To eke out the calories of our meager diet of sweet potatoes, dried fish, and barley rice (sometimes), I used to shoot sparrows with my air rifle that I purchased second-hand. It took quite a few sparrows to make a meal. But during the winter months particularly, they would be plentiful and perched on the overhanging wires and branches. I would step through the snow in my sashi-geta, my feet clad partially in a thin, undersized tabi, and braving the cold would try to remain as inconspicuous as I could, concealing the rifle by my leg, and at the last moment whip it into action to down a sparrow. They were alert to anything resembling a rifle—a broom stick, for example—and flee at the sight of it. So shooting sparrows was always a hit or miss proposition.

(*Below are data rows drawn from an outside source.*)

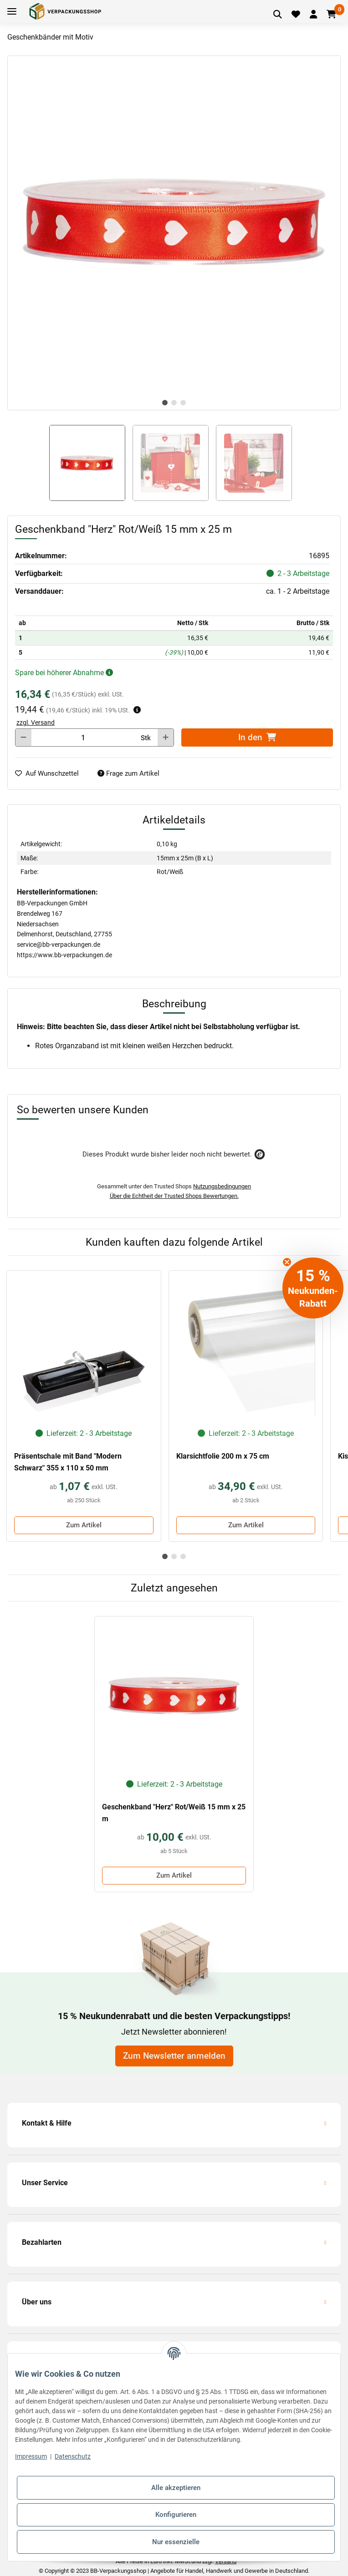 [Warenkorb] (331, 14)
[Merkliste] (296, 14)
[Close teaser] (287, 1262)
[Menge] (83, 737)
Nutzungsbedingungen (222, 1186)
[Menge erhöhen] (166, 737)
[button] (313, 14)
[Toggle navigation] (11, 11)
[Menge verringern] (23, 737)
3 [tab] (183, 402)
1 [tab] (165, 402)
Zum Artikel (84, 1525)
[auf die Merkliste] (50, 773)
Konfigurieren (175, 2514)
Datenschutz (73, 2456)
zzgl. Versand (35, 722)
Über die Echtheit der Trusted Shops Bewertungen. (174, 1195)
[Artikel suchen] (278, 14)
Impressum (31, 2456)
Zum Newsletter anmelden (174, 2056)
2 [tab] (174, 402)
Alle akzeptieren (175, 2488)
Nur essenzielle (176, 2542) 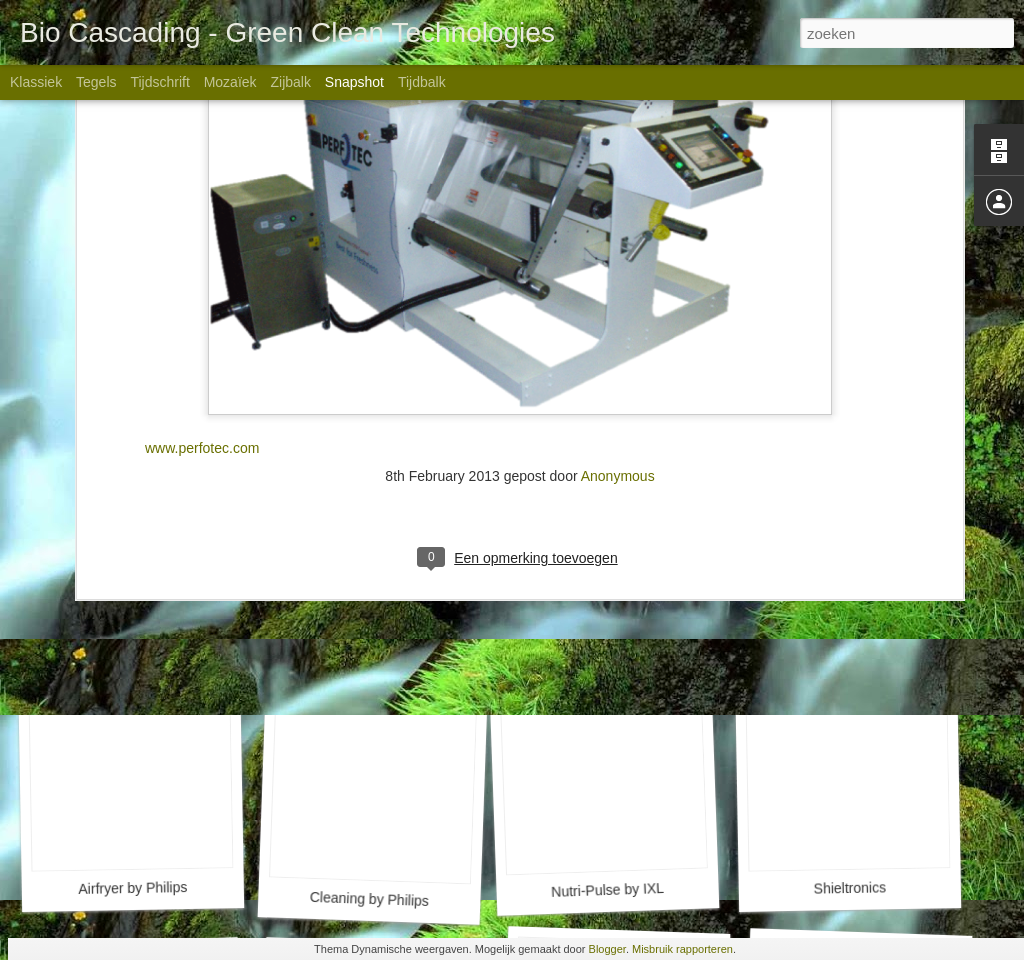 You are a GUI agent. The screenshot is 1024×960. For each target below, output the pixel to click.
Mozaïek (230, 82)
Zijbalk (290, 82)
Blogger (607, 949)
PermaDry (365, 615)
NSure (853, 617)
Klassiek (36, 82)
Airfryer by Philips (132, 888)
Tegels (96, 82)
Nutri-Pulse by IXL (607, 890)
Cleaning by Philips (370, 899)
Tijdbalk (422, 82)
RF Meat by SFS (619, 627)
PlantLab (127, 627)
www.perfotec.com (202, 227)
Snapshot (354, 82)
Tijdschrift (159, 82)
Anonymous (618, 256)
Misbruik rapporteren (682, 949)
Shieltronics (849, 887)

At other times, I tried my hand at trapping eels in the Uwa River. I would get up early in the mornings and hike down to the river in the dark so as to avoid prying eyes and anchor the traps baited with worms on the bottom. Then later that day I would retrieve the traps which usually held an eel or two—they were plentiful in those days—and bring them back home to prepare. They were delicious and added much to our diet.

My education in postwar Japan suffered. I got good enough grades at the Japanese schools, but my English was in disrepair. I was in danger of losing it and read aloud an old copy of Reader’s Digest to keep my tongue limber and my ear attuned to the language. But, lo and behold, the small local library got a shipment of books in English, and I spent an entire summer vacation devouring its contents, reading twenty hours a day, just absorbing the written English word covering literature and history. It was my early self-guided education. Although I didn’t understand many of the words (I didn’t have a dictionary), I plowed through the works and through osmosis absorbed—sucked up—the contents as though I was dredging. I think the experience helped me succeed in my studies later at St. Joseph International School (then known as St. Joseph College), a high school taught by the Marianist brothers.

All in all, my sojourn in postwar Japan taught me a great number of things about life. It was the matrix of my development as a person. I tried to get in with the people, but I was forever the outsider and I compensated for my lack of human engagement by loving the garden-like picturesque scenery, the culture and the food of Japan. I believe I single-handedly propagated sushi to the outside world.